Victoria Alexandrina Drummond (1894-1978), ship's engineer, pioneering woman engineering role model

Victoria Drummond

Born at Megginch Castle, Perthshire, to a Scottish aristocratic family and christened Victoria after her God Mother Queen Victoria. She was educated privately at home and in 1913 was taken to London and presented at court as a Debutante to King George V and Queen Mary.

With this background it will be appreciated that her choice of career was treated with amazement by her family.

She was the first woman to go to Sea as a Marine Engineer and first woman to become a Member of the Institute of Marine Engineers now the Institute of Marine Engineering, Science and Technology.

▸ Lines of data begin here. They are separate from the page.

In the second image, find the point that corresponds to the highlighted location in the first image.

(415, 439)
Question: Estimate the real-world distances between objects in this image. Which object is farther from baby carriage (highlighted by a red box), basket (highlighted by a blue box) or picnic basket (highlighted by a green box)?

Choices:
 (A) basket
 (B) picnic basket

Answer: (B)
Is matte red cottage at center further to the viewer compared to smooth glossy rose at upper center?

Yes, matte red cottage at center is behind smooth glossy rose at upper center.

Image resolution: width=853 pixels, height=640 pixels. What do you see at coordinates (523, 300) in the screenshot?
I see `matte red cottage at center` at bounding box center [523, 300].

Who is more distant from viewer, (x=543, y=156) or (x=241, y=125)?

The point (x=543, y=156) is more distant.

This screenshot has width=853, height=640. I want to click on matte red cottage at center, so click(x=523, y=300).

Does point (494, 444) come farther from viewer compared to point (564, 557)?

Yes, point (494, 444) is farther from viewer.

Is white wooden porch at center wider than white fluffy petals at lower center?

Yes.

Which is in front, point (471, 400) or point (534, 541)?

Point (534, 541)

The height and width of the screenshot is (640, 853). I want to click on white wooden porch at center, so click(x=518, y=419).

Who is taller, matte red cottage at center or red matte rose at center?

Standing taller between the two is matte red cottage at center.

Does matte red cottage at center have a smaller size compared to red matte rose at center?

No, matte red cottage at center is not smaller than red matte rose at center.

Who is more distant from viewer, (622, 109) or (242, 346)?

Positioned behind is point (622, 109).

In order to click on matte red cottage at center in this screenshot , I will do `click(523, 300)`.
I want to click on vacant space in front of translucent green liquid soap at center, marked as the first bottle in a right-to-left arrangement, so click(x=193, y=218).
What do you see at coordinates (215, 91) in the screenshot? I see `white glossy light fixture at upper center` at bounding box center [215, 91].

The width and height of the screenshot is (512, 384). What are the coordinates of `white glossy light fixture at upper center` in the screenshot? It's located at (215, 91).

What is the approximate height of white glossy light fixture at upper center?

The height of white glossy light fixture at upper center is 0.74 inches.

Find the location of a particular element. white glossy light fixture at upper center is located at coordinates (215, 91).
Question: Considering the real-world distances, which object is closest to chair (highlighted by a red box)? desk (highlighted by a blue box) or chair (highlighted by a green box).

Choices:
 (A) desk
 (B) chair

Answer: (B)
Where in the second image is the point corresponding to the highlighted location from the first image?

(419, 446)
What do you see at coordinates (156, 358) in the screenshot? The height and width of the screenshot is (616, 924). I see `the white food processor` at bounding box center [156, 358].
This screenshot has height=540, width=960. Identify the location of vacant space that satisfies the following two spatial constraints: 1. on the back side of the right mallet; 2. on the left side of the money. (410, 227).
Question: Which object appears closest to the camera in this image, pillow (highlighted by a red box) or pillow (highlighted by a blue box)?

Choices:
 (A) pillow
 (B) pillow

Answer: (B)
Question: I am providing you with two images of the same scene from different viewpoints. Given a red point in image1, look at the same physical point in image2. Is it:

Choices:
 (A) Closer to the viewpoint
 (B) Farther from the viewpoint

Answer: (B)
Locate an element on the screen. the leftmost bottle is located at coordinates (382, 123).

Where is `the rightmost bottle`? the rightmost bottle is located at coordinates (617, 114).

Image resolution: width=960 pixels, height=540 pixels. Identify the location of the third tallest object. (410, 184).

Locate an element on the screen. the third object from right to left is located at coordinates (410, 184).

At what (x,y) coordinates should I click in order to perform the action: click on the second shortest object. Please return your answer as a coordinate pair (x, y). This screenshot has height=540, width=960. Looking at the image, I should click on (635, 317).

In 1916 she commenced a five year Engineering apprenticeship, two years at a Perth Garage and three years at the Engineering Department of the Caledon Shipbuilding Company in Dundee. She studied Engineering three evenings a week at the Dundee Technical College now Abertay University.

In 1922 as a fully qualified engineer she sailed as tenth engineer on a Blue Funnel Line ship on a voyage to Australia. Through the years she rose to Chief Engineer sailing worldwide. She also for a time stood by several ships in build and in today's terms could be called a Superintendent Engineer. Although she served with the Blue Funnel Line, British India, Cunard-White Star and Cunard most of her sea time was spent with foreign Shipping Lines due to discrimination from British Shipping Lines and the Board of Trade now the Marine and Coastguard Agency who steadfastly refused to certificate her. Undeterred she received her Chief Engineers certification abroad.

During WW11 her vessel was attacked by aircraft of the Luftwaffe. At the start of the attack she ordered everyone else out of the engine room and operated the machinery single handed and increased the ships speed by several knots thus allowing greater manoeuvrability of the ship to avoid the bombs. For this action she was made a Member of the British Empire (MBE) the citation reading 'For devotion to duty' with the investiture by King George VI. She was also awarded Lloyds war medal for bravery at sea.

She eventually retired in 1962 after forty years at sea.

Victoria Drummond died in 1978 aged 84 and is buried where she was born, Megginch Castle, Perthshire, Scotland.

She opened doors for other women to follow and is still cited by the Institute of Marine Engineering, Science and Technology together with various women's organisations as a role model to be followed.

The Victoria Drummond Award , set up by Nautilus (seafarers union) is presented to women whose achievements boost the profile of women at sea.

Victoria Drummond was shortlisted for the Wallace Monument "Hall of Heroines".